Stored data entries
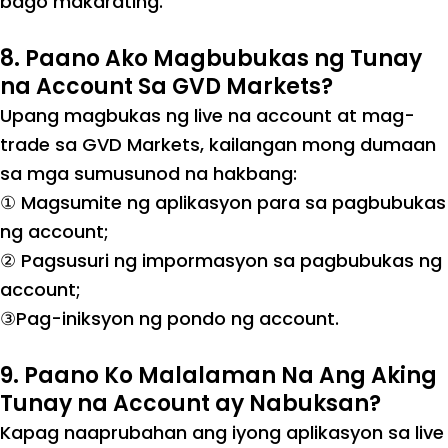
bago makarating.
8. Paano Ako Magbubukas ng Tunay
na Account Sa GVD Markets?
Upang magbukas ng live na account at mag-
trade sa GVD Markets, kailangan mong dumaan
sa mga sumusunod na hakbang:
① Magsumite ng aplikasyon para sa pagbubukas
ng account;
② Pagsusuri ng impormasyon sa pagbubukas ng
account;
③Pag-iniksyon ng pondo ng account.
9. Paano Ko Malalaman Na Ang Aking
Tunay na Account ay Nabuksan?
Kapag naaprubahan ang iyong aplikasyon sa live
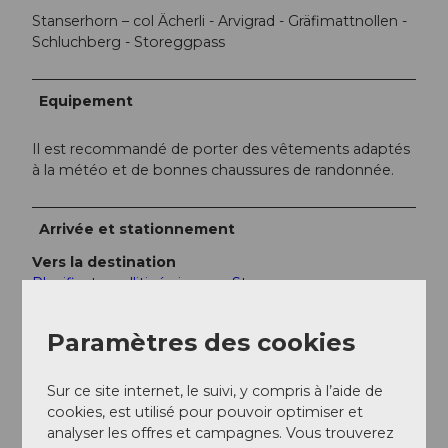
Stanserhorn – col Ächerli - Arvigrad - Gräfimattnollen -
Schluchberg - Storeggpass
Equipement
Il est recommandé de porter des vêtements adaptés
à la météo et de bonnes chaussures de randonnée.
Arrivée et stationnement
Vers la destination
Planificateur d'itinéraire vers Stans
Stationnement
Offre de stationnement à Stans
Paramètres des cookies
Transports en commun
Horaire SBB
Sur ce site internet, le suivi, y compris à l’aide de
cookies, est utilisé pour pouvoir optimiser et
analyser les offres et campagnes. Vous trouverez
Informations supplémentaires / Liens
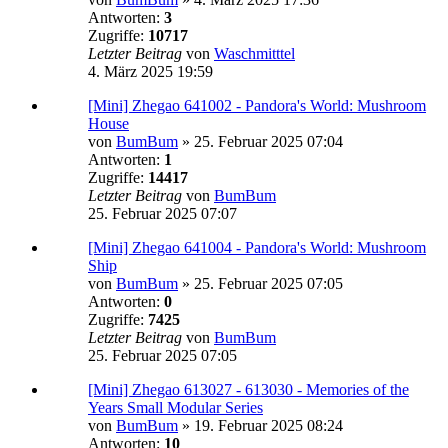
Antworten:
3
Zugriffe:
10717
Letzter Beitrag
von
Waschmitttel
4. März 2025 19:59
[Mini] Zhegao 641002 - Pandora's World: Mushroom
House
von
BumBum
»
25. Februar 2025 07:04
Antworten:
1
Zugriffe:
14417
Letzter Beitrag
von
BumBum
25. Februar 2025 07:07
[Mini] Zhegao 641004 - Pandora's World: Mushroom
Ship
von
BumBum
»
25. Februar 2025 07:05
Antworten:
0
Zugriffe:
7425
Letzter Beitrag
von
BumBum
25. Februar 2025 07:05
[Mini] Zhegao 613027 - 613030 - Memories of the
Years Small Modular Series
von
BumBum
»
19. Februar 2025 08:24
Antworten:
10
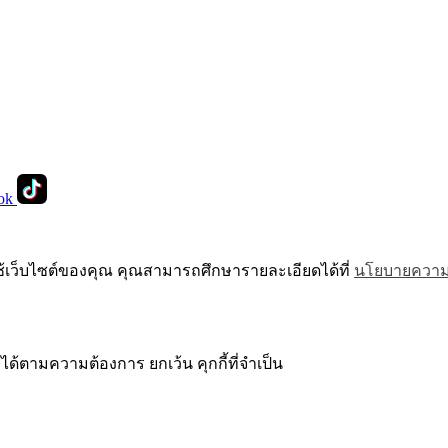
ok
ช้เว็บไซต์ของคุณ คุณสามารถศึกษารายละเอียดได้ที่
นโยบายความเ
ได้ตามความต้องการ ยกเว้น คุกกี้ที่จำเป็น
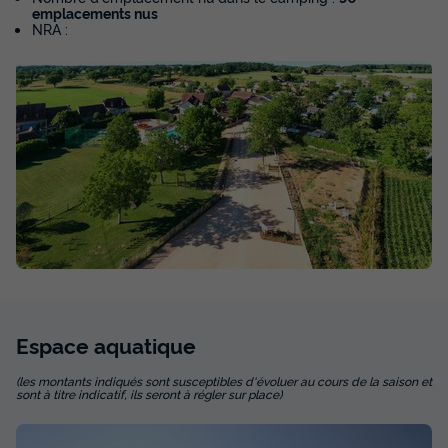
emplacements nus
NRA :
Hébergement 4 personnes - Tipi Insolite
Premium 2 ch. - SDB
Voir la carte
Annulation gratuite
Adultes
Chambres
Salle de bain
4
2
1
Animaux autorisés *
Cafetière
Réfrigérateur
Salon de jardin
Micro-ondes
Espace
aquatique
Hébergement 4 personnes - Tipi Insolite Premium 2 ch. -
SDB
(les montants indiqués sont susceptibles d'évoluer au cours de la saison et
sont à titre indicatif, ils seront à régler sur place)
du
19/09/2026
au
26/09/2026
Modifier les dates
Meilleur prix pour 7 nuits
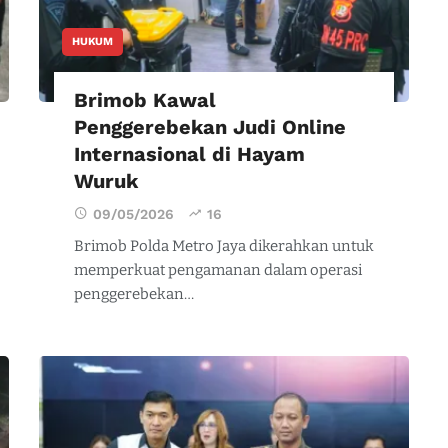
HUKUM
Brimob Kawal
Penggerebekan Judi Online
Internasional di Hayam
Wuruk
09/05/2026
16
Brimob Polda Metro Jaya dikerahkan untuk
memperkuat pengamanan dalam operasi
penggerebekan…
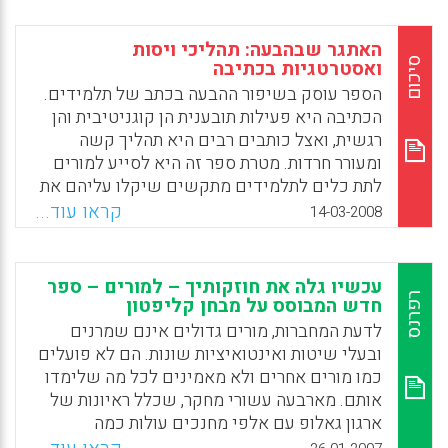
בנובמבר 2009 במרכז מורשת בגין , ירושלים.
פרופסור פיאנטה ידוע רבות בזכות תרומתו
האתגר שבהבעה: תהליכי ויסות
המשמעותית לפיתוחClassroom Assessment
סיכום
ואסטרטגיות בכתיבה
Scoring System – CLASS . פרופסור פיאנטה
הספר עוסק בשיפור ההבעה בכתב של תלמידים.
פיתח את CLASS ככלי תצפיתי במטרה לנטר את
הכתיבה היא פעילות תובענית הן קוגניטיבית והן
איכות האינטראקציה בין המורה לתלמיד בכיתה,
רגשית, ואצל כותבים רבים היא תהליך קשה
איכות שנמצאה מחקרית כמנבאת היטב שיפור
ומעורר חרדות. מטרת ספר זה היא לסייע למורים
הישגי תלמידים.
לתת כלים לתלמידים מתקשים שיקלו עליהם את
תהליך הכתיבה. הספר מציע תהליך אבחוני
קראו עוד...
Facebook
Email
WhatsApp
X
14-03-2008
לבדיקת מצבו של התלמיד בכתיבה ותהליך הוראה
של אסטרטגיות ותהליכי ויסות שיוכלו לקדם
אותו. הוראת האסטרטגיות ותהליכי הוויסות
עכשיו גלה את חוזקותיך – למורים – ספר
מפתחת את הלמידה העצמית של התלמיד, את
רפרנס
חדש המבוסס על מבחן קליפטון
הידע המטה-קוגניטיבי שלו ואת המוטיבציה שלו
לדעת המחברות, מורים גדולים אינם שמרנים
לכתיבה. הספר מציע למורה או למאבחן כלי אבחון
ובעלי שיטות ואינטואיציות שונות. הם לא פועלים
פרטני המאפשר לאתר את תהליכי הוויסות
כמו מורים אחרים ולא מאמינים לכל מה שלימדו
והאסטרטגיות שהתלמיד מפעיל בכתיבה ואת
אותם. מארבעה עשורי מחקר, שכלל ראיונות של
התהליכים שחסרים לו. הכלי האבחוני הוא כלי
ארגון גאלופ עם אלפי מחנכים עולות כמה
ייחודי משום שהוא מציע בדיקה של תהליך
מסקנות: הדפוס הכולל העולה מהתוצאות הוא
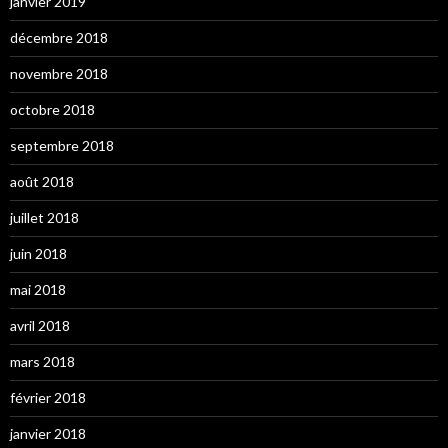
janvier 2019
décembre 2018
novembre 2018
octobre 2018
septembre 2018
août 2018
juillet 2018
juin 2018
mai 2018
avril 2018
mars 2018
février 2018
janvier 2018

**WHAT THIS TASK INVOLVES**
Restate the records word for word, omitting images.

**SOLUTION FOR THIS PROBLEM**
bago makarating.
8. Paano Ako Magbubukas ng Tunay
na Account Sa GVD Markets?
Upang magbukas ng live na account at mag-
trade sa GVD Markets, kailangan mong dumaan
sa mga sumusunod na hakbang:
① Magsumite ng aplikasyon para sa pagbubukas
ng account;
② Pagsusuri ng impormasyon sa pagbubukas ng
account;
③Pag-iniksyon ng pondo ng account.
9. Paano Ko Malalaman Na Ang Aking
Tunay na Account ay Nabuksan?
Kapag naaprubahan ang iyong aplikasyon sa live
Stanserhorn – col Ächerli - Arvigrad - Gräfimattnollen -
Schluchberg - Storeggpass
Equipement
Il est recommandé de porter des vêtements adaptés
à la météo et de bonnes chaussures de randonnée.
Arrivée et stationnement
Vers la destination
Planificateur d'itinéraire vers Stans
Stationnement
Offre de stationnement à Stans
Paramètres des cookies
Transports en commun
Horaire SBB
Sur ce site internet, le suivi, y compris à l’aide de
cookies, est utilisé pour pouvoir optimiser et
analyser les offres et campagnes. Vous trouverez
Informations supplémentaires / Liens
Antworten:
3
Zugriffe:
10717
Letzter Beitrag
von
Waschmitttel
4. März 2025 19:59
[Mini] Zhegao 641002 - Pandora's World: Mushroom
House
von
BumBum
»
25. Februar 2025 07:04
Antworten:
1
Zugriffe:
14417
Letzter Beitrag
von
BumBum
25. Februar 2025 07:07
[Mini] Zhegao 641004 - Pandora's World: Mushroom
Ship
von
BumBum
»
25. Februar 2025 07:05
Antworten:
0
Zugriffe:
7425
Letzter Beitrag
von
BumBum
25. Februar 2025 07:05
[Mini] Zhegao 613027 - 613030 - Memories of the
Years Small Modular Series
von
BumBum
»
19. Februar 2025 08:24
Antworten:
10
ok
ช้เว็บไซต์ของคุณ คุณสามารถศึกษารายละเอียดได้ที่
นโยบายความเ
ได้ตามความต้องการ ยกเว้น คุกกี้ที่จำเป็น
emplacements nus
NRA :
Hébergement 4 personnes - Tipi Insolite
Premium 2 ch. - SDB
Voir la carte
Annulation gratuite
Adultes
Chambres
Salle de bain
4
2
1
Animaux autorisés *
Cafetière
Réfrigérateur
Salon de jardin
Micro-ondes
Espace
aquatique
Hébergement 4 personnes - Tipi Insolite Premium 2 ch. -
SDB
(les montants indiqués sont susceptibles d'évoluer au cours de la saison et
sont à titre indicatif, ils seront à régler sur place)
du
19/09/2026
au
26/09/2026
Modifier les dates
Meilleur prix pour 7 nuits
HUKUM
Brimob Kawal
Penggerebekan Judi Online
Internasional di Hayam
Wuruk
09/05/2026
16
Brimob Polda Metro Jaya dikerahkan untuk
memperkuat pengamanan dalam operasi
penggerebekan…
בנובמבר 2009 במרכז מורשת בגין , ירושלים.
פרופסור פיאנטה ידוע רבות בזכות תרומתו
האתגר שבהבעה: תהליכי ויסות
המשמעותית לפיתוחClassroom Assessment
סיכום
ואסטרטגיות בכתיבה
Scoring System – CLASS . פרופסור פיאנטה
הספר עוסק בשיפור ההבעה בכתב של תלמידים.
פיתח את CLASS ככלי תצפיתי במטרה לנטר את
הכתיבה היא פעילות תובענית הן קוגניטיבית והן
איכות האינטראקציה בין המורה לתלמיד בכיתה,
רגשית, ואצל כותבים רבים היא תהליך קשה
איכות שנמצאה מחקרית כמנבאת היטב שיפור
ומעורר חרדות. מטרת ספר זה היא לסייע למורים
הישגי תלמידים.
לתת כלים לתלמידים מתקשים שיקלו עליהם את
תהליך הכתיבה. הספר מציע תהליך אבחוני
קראו עוד...
Facebook
Email
WhatsApp
X
14-03-2008
לבדיקת מצבו של התלמיד בכתיבה ותהליך הוראה
של אסטרטגיות ותהליכי ויסות שיוכלו לקדם
אותו. הוראת האסטרטגיות ותהליכי הוויסות
עכשיו גלה את חוזקותיך – למורים – ספר
מפתחת את הלמידה העצמית של התלמיד, את
רפרנס
חדש המבוסס על מבחן קליפטון
הידע המטה-קוגניטיבי שלו ואת המוטיבציה שלו
לדעת המחברות, מורים גדולים אינם שמרנים
לכתיבה. הספר מציע למורה או למאבחן כלי אבחון
ובעלי שיטות ואינטואיציות שונות. הם לא פועלים
פרטני המאפשר לאתר את תהליכי הוויסות
כמו מורים אחרים ולא מאמינים לכל מה שלימדו
והאסטרטגיות שהתלמיד מפעיל בכתיבה ואת
אותם. מארבעה עשורי מחקר, שכלל ראיונות של
התהליכים שחסרים לו. הכלי האבחוני הוא כלי
ארגון גאלופ עם אלפי מחנכים עולות כמה
ייחודי משום שהוא מציע בדיקה של תהליך
מסקנות: הדפוס הכולל העולה מהתוצאות הוא
janvier 2019
décembre 2018
novembre 2018
octobre 2018
septembre 2018
août 2018
juillet 2018
juin 2018
mai 2018
avril 2018
mars 2018
février 2018
janvier 2018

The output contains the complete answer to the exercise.